Alongside this, funding will be provided to create an alternative data centre facility which is designed to increase the ATO’s analytical capabilities.
A bit of historical perspective
The 1980’s saw significant change for our tax system. I guess Bob Hawke’s passing has brought these years back to mind. Capital gains tax (CGT) and fringe benefits tax (FBT) were introduced (the goods and services tax (GST) failed and had to wait until 2000 to come in.
Alongside this the compulsory superannuation charge (SGC) came in in 1991 at a rate of 3% (it’s now 9.5% and proposals to increase it keep being floated). Whilst all these changes were going on the ATO moved – in 1986-87 – to a system of self-assessment.
What did that mean?
In a nutshell – it’s your (the taxpayer’s) responsibility to put in a correct yearly income tax return.
The ATO will generally take your return at face value – but it is subject to post-assessment risk based audit and other verification checks – for example interest and dividend cross checking with information submitted by the banks and companies as well as information gleaned on sale of property or even art work.
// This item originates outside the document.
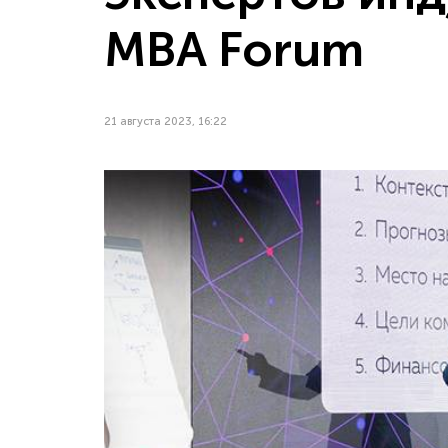
MBA Forum
21 августа 2023, 16:22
We are seeing much more activity in risk based audits. What seems a reasonable claim to the taxpayer is then checked against what seems a reasonable claim to the ATO.
Often these two thoughts on what is reasonable do not match!!!
The ATO has what often seems a pedantic view on how to claim work related expenses – just look at its view on home office expenses for example. Under self-assessment what you as a taxpayer deem reasonable will go through – until it is checked (audited) by the ATO. Then adjustments – and sometimes penalties – will be applied.
The ATO is finding this an area ripe to get extra tax revenue.
So – if you’re making work related expense claims put extra care and attention into them. Not to stop the claim (which may be a cynical thought of what the ATO is trying to do) but to make sure it will pass muster on an ATO audit.
Whilst on about change – some years ago the ATO introduced a taxpayer and a tax agent portal. Lots of information about a taxpayer’s affairs goes into the portal – interest received, dividends received, health fund details, details of tax (and HELP debt) owing, annual PAYG statement details from employers – as well as other information.
Before the introduction of the portal we would spend many hours on the phone to stressed ATO employees asking questions about a taxpayer’s affairs. No longer – we look it up on the portal – which has been a great innovation. Apart from the suspicion that resources previously used to man the phones and deal with enquiries have now been diverted to ATO audit activity.
In summary, the ATO is clamping down and is no longer mister nice guy!!! With the use of technology and extra resources they are very serious about monitoring tax avoidance.